Our results from several brain areas including the striatum, cortex, hippocampus and midbrain showed that the generation and accumulation of α-synuclein oligomers in A53T Tg mice were correlated with active immune responses in vivo. Such responses were absent from young A53T Tg mice that express high levels of monomeric but lack oligomeric α-synuclein. To further provide a causative link between α-synuclein oligomers and microglial activation, we used primary mouse microglia and a neuroblastoma cell line inducibly expressing α-synuclein, which readily secrete both oligomeric and monomeric α-synuclein. This in vitro approach verified that the cell-secreted α-synuclein oligomers, but not monomers, have the potential to activate primary quiescent microglia, stimulating the NF-κB pathway and inducing TNFα release. Even though previous studies showed that microglia can recognize and interact with exogenously supplied recombinant monomeric α-synuclein or PFFs [12, 73, 74], we have not observed p38MAPK microglial activation upon PFF treatment despite α-synuclein internalization in vitro [75]. Further, PFFs did not trigger the NF-κB pathway in vitro and therefore, did not induce Cav3.2 VGCCs in astrocytes. This difference could be due to the low amount of PFFs used in our study, since we selected the lowest amount of PFFs in which efficient uptake of α-synuclein could be observed (i.e., 0.3 μg/ml vs. 70 μg/ml used in [75]), in order to approximate the relatively low abundance of cell-secreted oligomers. Previous studies have demonstrated that the cell-produced α-synuclein displays different biochemical properties than recombinant α-synuclein, probably due to alterations in conformation, post-translational modifications, etc., further suggesting that the synthetic α-synuclein could trigger different immune responses. Thus, our data support the idea that cell-produced α-synuclein oligomers and PFFs could possess distinct immunogenic properties and, as such, can activate microglia and astrocytes via different molecular pathways.

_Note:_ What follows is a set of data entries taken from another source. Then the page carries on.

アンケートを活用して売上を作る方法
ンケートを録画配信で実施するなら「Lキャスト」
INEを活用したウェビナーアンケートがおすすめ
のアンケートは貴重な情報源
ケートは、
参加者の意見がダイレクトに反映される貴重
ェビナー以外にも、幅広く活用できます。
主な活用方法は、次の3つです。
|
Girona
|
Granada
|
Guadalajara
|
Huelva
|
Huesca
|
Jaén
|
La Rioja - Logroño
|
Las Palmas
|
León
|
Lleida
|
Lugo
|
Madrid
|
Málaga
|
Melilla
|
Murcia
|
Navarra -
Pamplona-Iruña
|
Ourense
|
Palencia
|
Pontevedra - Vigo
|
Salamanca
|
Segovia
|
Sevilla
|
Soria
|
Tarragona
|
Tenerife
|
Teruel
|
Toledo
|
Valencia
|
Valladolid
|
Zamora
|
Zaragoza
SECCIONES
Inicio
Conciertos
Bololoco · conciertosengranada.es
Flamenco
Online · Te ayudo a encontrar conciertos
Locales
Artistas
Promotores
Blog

Specific signaling pathways underlie the unconstrained neuroinflammation induced by α-synuclein oligomers

A major finding of our work is the elucidation of a microglia-to-astrocyte crosstalk mechanism through which α-synuclein aggregation prolongs the inflammatory signaling in vivo. We propose that this is mediated by the initial activation of the p38MAPK/ATF2 pathway in microglia, resulting in cytokine secretion. Unexpectedly, microglia in the presence of aberrant α-synuclein were characterized by reduced levels of Iba1 and CD68. A loss of Iba1 and other microglial markers has been recently described in neurodegenerative disorders such as Alzheimer’s and Huntington diseases, correlating in some cases with disease severity [39, 76, 77]. Our data show that such a loss in Iba1 and CD68 proteins is also evident in the A53T model of synucleinopathy, suggesting a common theme in microglial responses in neurodegeneration.

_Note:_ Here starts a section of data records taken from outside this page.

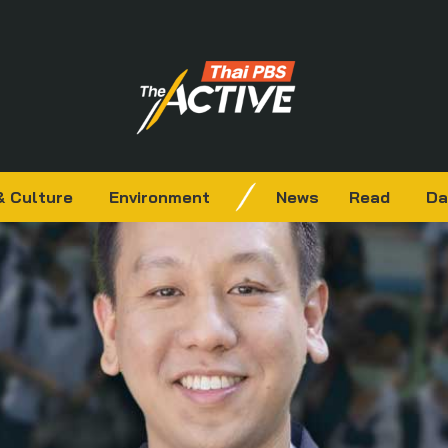
& Culture
Environment
News
Read
Da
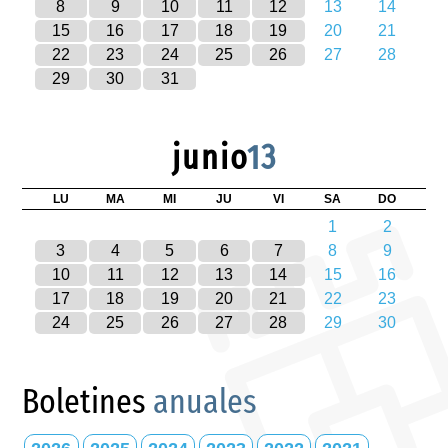
8
9
10
11
12
13
14
15
16
17
18
19
20
21
22
23
24
25
26
27
28
29
30
31
junio
13
LU
MA
MI
JU
VI
SA
DO
1
2
3
4
5
6
7
8
9
10
11
12
13
14
15
16
17
18
19
20
21
22
23
24
25
26
27
28
29
30
Boletines
anuales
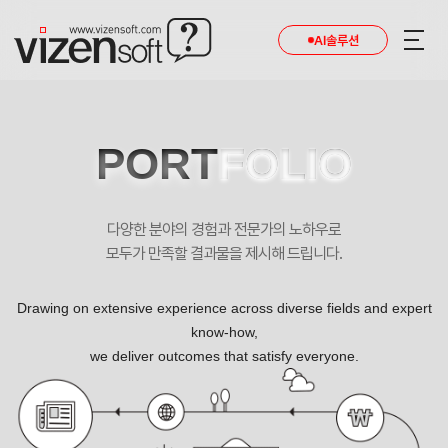
AI솔루션
PORT
FOLIO
다양한 분야의 경험과 전문가의 노하우로
모두가 만족할 결과물을 제시해 드립니다.
Drawing on extensive experience across diverse fields and expert
know-how,
we deliver outcomes that satisfy everyone.
한국발명진흥회 - 심사관리 시스템 포트폴리오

We found that the p38 microglial activation is combined with a profound up-regulation of the NF-κB signaling pathway in astrocytes. Such reactivity has been associated with the cytokine-induced transformation of astrocytes to the A1 neurotoxic reactive phenotype as a means to amplify neuroinflammation [14] and α-synuclein propagation [11, 15]. Interventions that reverse the A1 astrocyte reactivity can be neuroprotective in PD models [73]. Due to its fundamental importance in the regulation of immune cell responses, the NF-κB activation status is tightly controlled. In contrast, we found that in A53T Tg mice, increased activity of NF-κB is maintained through downregulation of its transcriptional repressor EGR-1 and the NF-κΒ cascade terminator A20/TNFAIP3. Under these conditions, the activation of NF-κB is not resolved and further contributes to a neurotoxic environment.

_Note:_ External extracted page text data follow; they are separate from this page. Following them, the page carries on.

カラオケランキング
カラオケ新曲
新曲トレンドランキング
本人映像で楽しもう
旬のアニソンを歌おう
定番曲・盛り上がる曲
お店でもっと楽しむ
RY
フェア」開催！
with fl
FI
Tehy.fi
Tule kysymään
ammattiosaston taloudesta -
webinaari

Cav3.2-mediated IGFBPL1 secretion as a means to counterbalance the α-synuclein-induced neuroinflammation

Unexpectedly, we found that the NF-κB activity in astrocytes promotes the up-regulation of astrocytic T-type Cav3.2 Ca2+ channels in vitro and in vivo. Despite the documented expression of almost all the VGCC subtypes in cultured astrocytes [78], we found that at least in striatum, only the L-type Cav1.2 and the T-type Cav3 VGCCs are expressed in astrocytes in vivo. From these subtypes, the expression and function of T-type Cav3.2 Ca2+ channels are modulated by inflammatory mediators [61, 62]. The functional regulation of Cav3.2 depends on the coordinated action of specific ubiquitinases and de-ubiquitinases that regulate its proteasomal degradation. In neurons, IL-1β-mediated enhancement of the interaction between Cav3.2 and the deubiquitinase USP5 inhibits the proteasome degradation of Cav3.2, thereby promoting its accumulation in the plasma membrane, a mechanism that contributes to the maintenance of chronic pain [61, 62, 79]. Here, using quiescent primary astrocytes, we showed that when TNFα and IL-1β trigger the NF-κB pathway, Cav3.2 can accumulate in the membranes of astrocytes within minutes, indicating a rapid blockage of its proteasomal degradation. This leads to an enhancement of the Cav3.2 VGCC-mediated Ca2+ influx in astrocytes as demonstrated using the selective Cav3.2 channel blocker, NiCl2. Cav3.2 induction was dependent on NF-κB activity as confirmed by using the specific NF-κB inhibitor, BAY-11-708, that reversed the IL-1β-induced Cav3.2 up-regulation. Respectively, we can assume that Cav3.2 upregulation in A53T astrocytes could be due to the chronic NF-κB activation.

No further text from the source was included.